Successful entrepreneurs don’t just focus on mastering the business essentials. They learn how to turn their unique strengths into a competitive advantage.
That was something Jamine Moton learned from an early age. The Jersey girl was always a gifted athlete, excelling as a Division I athlete in both Track & Field and basketball at Clemson University. Her abilities propelled her to the international stage as an alternate member of the US Olympic team for Hammer Throw in 2004. But her size wasn’t just an advantage during competitions. From an early age she found herself gravitating towards the role as a “protector” for her classmates and family members. That brought her into law enforcement, where she built up a career as a bodyguard and as a police sergeant in the Clayton County Police Department.
It was her time in law enforcement that helped her realize there was a fundamental flaw in how we think about security. Today, unprepared and untrained guards are common. The industry is plagued by the “t-shirt security” model, where someone is asked to just put on a t-shirt and be expected to be ready to protect people. That creates a world where both the security guard and the people they are asked to protect are put in unsafe situations, Moton told Hypepotamus.
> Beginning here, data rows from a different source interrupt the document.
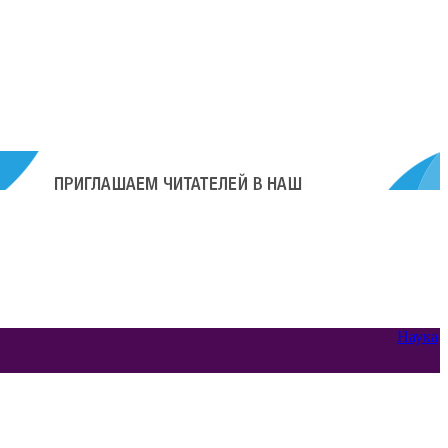
Наука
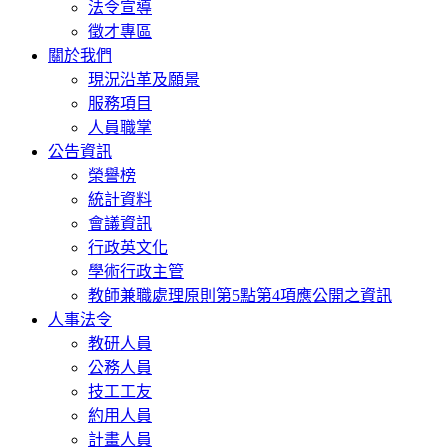
法令宣導
徵才專區
關於我們
現況沿革及願景
服務項目
人員職掌
公告資訊
榮譽榜
統計資料
會議資訊
行政英文化
學術行政主管
教師兼職處理原則第5點第4項應公開之資訊
人事法令
教研人員
公務人員
技工工友
約用人員
計畫人員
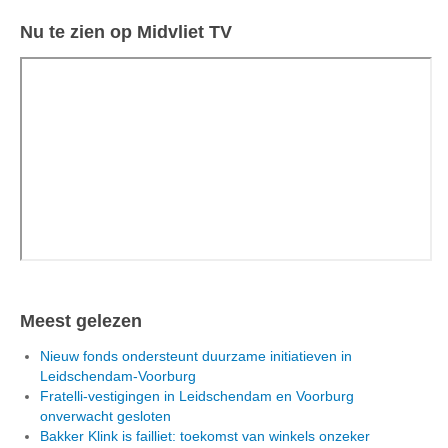
Nu te zien op Midvliet TV
Meest gelezen
Nieuw fonds ondersteunt duurzame initiatieven in
Leidschendam-Voorburg
Fratelli-vestigingen in Leidschendam en Voorburg
onverwacht gesloten
Bakker Klink is failliet: toekomst van winkels onzeker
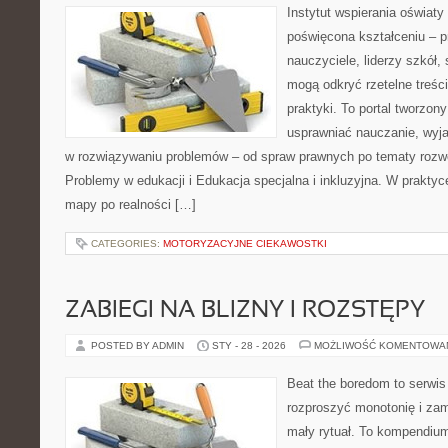
Instytut wspierania oświaty
poświęcona kształceniu – p
nauczyciele, liderzy szkół,
mogą odkryć rzetelne treśc
praktyki. To portal tworzon
usprawniać nauczanie, wyj
w rozwiązywaniu problemów – od spraw prawnych po tematy rozwo
Problemy w edukacji i Edukacja specjalna i inkluzyjna. W praktyce
mapy po realności […]
CATEGORIES:
MOTORYZACYJNE CIEKAWOSTKI
ZABIEGI NA BLIZNY I ROZSTĘPY
POSTED BY ADMIN
STY - 28 - 2026
MOŻLIWOŚĆ KOMENTOWA
Beat the boredom to serwis
rozproszyć monotonię i zam
mały rytuał. To kompendium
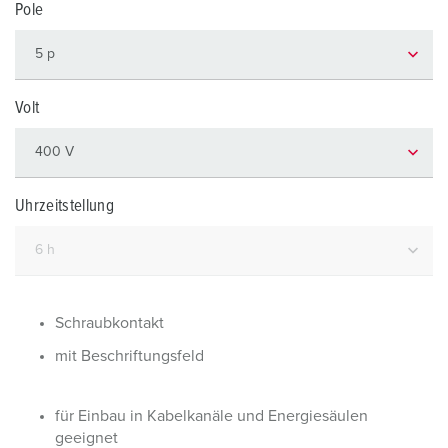
Pole
Volt
Uhrzeitstellung
Schraubkontakt
mit Beschriftungsfeld
für Einbau in Kabelkanäle und Energiesäulen
geeignet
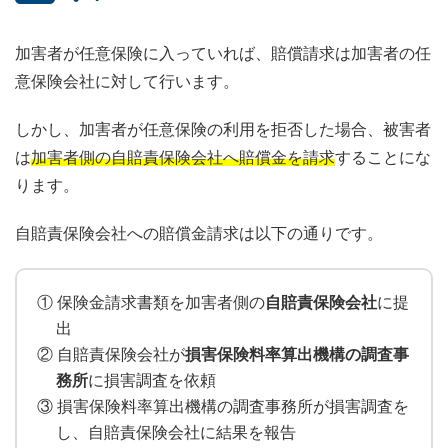
加害者が任意保険に入っていれば、賠償請求は加害者の任
意保険会社に対して行います。
しかし、加害者が任意保険の利用を拒否した場合、被害者
は
加害者側の自賠責保険会社へ賠償金を請求
することにな
ります。
自賠責保険会社への賠償金請求は以下の通りです。
① 保険金請求書類を加害者側の
自賠責保険会社
に提
出
② 自賠責保険会社が
損害保険料率算出機構の調査事
務所
に損害調査を依頼
③ 損害保険料率算出機構の調査事務所が損害調査を
し、自賠責保険会社に結果を報告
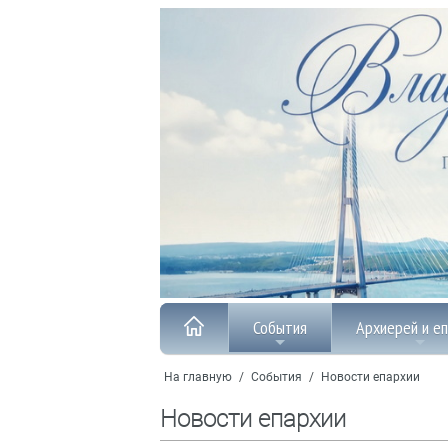
События
Архиерей и е
На главную
/
События
/
Новости епархии
Новости епархии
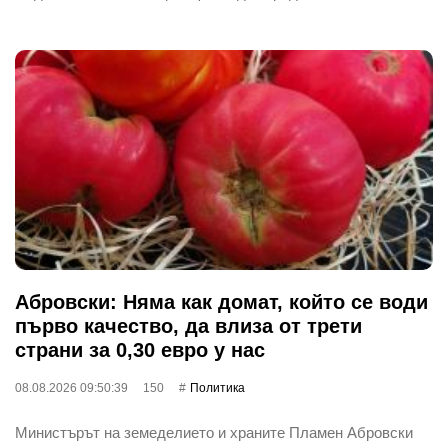
Абровски: Няма как домат, който се води
първо качество, да влиза от трети
страни за 0,30 евро у нас
08.08.2026 09:50:39
150
Политика
Министърът на земеделието и храните Пламен Абровски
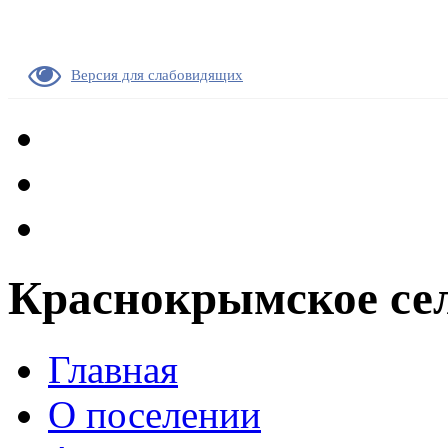
Версия для слабовидящих
Краснокрымское сел
Главная
О поселении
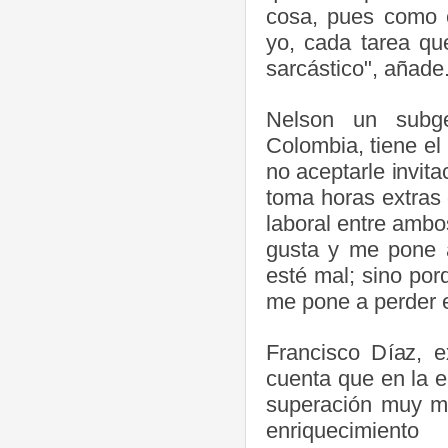
cosa, pues como e
yo, cada tarea q
sarcástico", añade
Nelson un subg
Colombia, tiene el
no aceptarle invita
toma horas extras 
laboral entre ambo
gusta y me pone a
esté mal; sino por
me pone a perder e
Francisco Díaz, 
cuenta que en la e
superación muy ma
enriquecimiento 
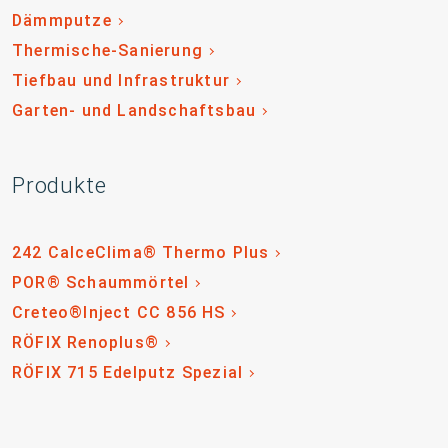
Dämmputze
Thermische-Sanierung
Tiefbau und Infrastruktur
Garten- und Landschaftsbau
Produkte
242 CalceClima® Thermo Plus
POR® Schaummörtel
Creteo®Inject CC 856 HS
RÖFIX Renoplus®
RÖFIX 715 Edelputz Spezial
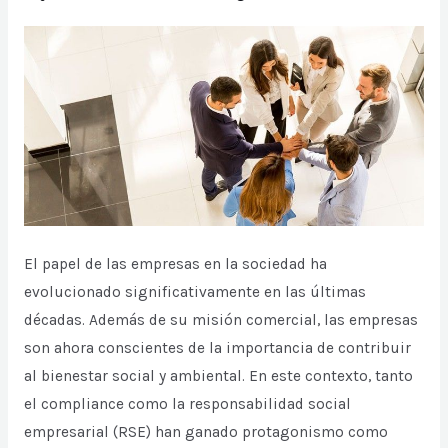
El papel de las empresas en la sociedad ha
evolucionado significativamente en las últimas
décadas. Además de su misión comercial, las empresas
son ahora conscientes de la importancia de contribuir
al bienestar social y ambiental. En este contexto, tanto
el compliance como la responsabilidad social
empresarial (RSE) han ganado protagonismo como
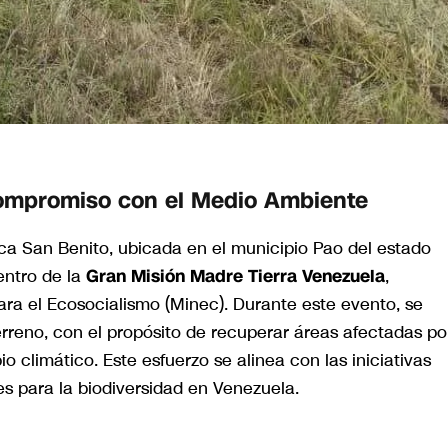
Compromiso con el Medio Ambiente
nca San Benito, ubicada en el municipio Pao del estado
entro de la
Gran Misión Madre Tierra Venezuela
,
ara el Ecosocialismo (Minec). Durante este evento, se
rreno, con el propósito de recuperar áreas afectadas por
io climático. Este esfuerzo se alinea con las iniciativas
es para la biodiversidad en Venezuela.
She started to think about how her unique strengths could be used to improve the world of physical security. She helped launch Skylar Security, an Atlanta-based security company and now a scaling marketplace app.
Moton has built up an impressive team of 300 vetted freelance and full-time security guards in Atlanta. At any given time, well over 60 are working across Atlanta, be it at big events like the Super Bowl or at highly-trafficked offices.
Security Meets Tech
Moton and her team are scaling its physical security company in Atlanta. But it is working to bring its technology to the country.
The Skylar Security app is a marketplace that connects security guard companies with vetted security professionals. The app streamlines the onboarding process and helps ensure that every guard shift is staffed.
That is a big change for the traditional security guard world, where no-shows and non-trained staff are often the norm.
It is all about shifting the narrative around what role a security guard plays in a community, added Moton.
“Security is an emotion,” Moton told Hypepotamus. “There is a community responsibility to help people feel safe. It’s not about one person’s agenda or one person’s voice. It’s about the collective being heard and everyone feeling comfortable speaking up about what needs to happen in our community.”
As an athlete-turned-entrepreneur, Moton has leveraged the community in order to grow her skills as a tech CEO. She said that Atlanta’s LaunchPad2x, The Women Entrepreneurship Initiative, and Goldman Sachs 10,000 Small Businesses Ambassador & Alumus group have all played a part in scaling Skylar. She is now helping other entrepreneurs scale and grow by supporting the Georgia State’s Main Street Entrepreneurs Seed Fund.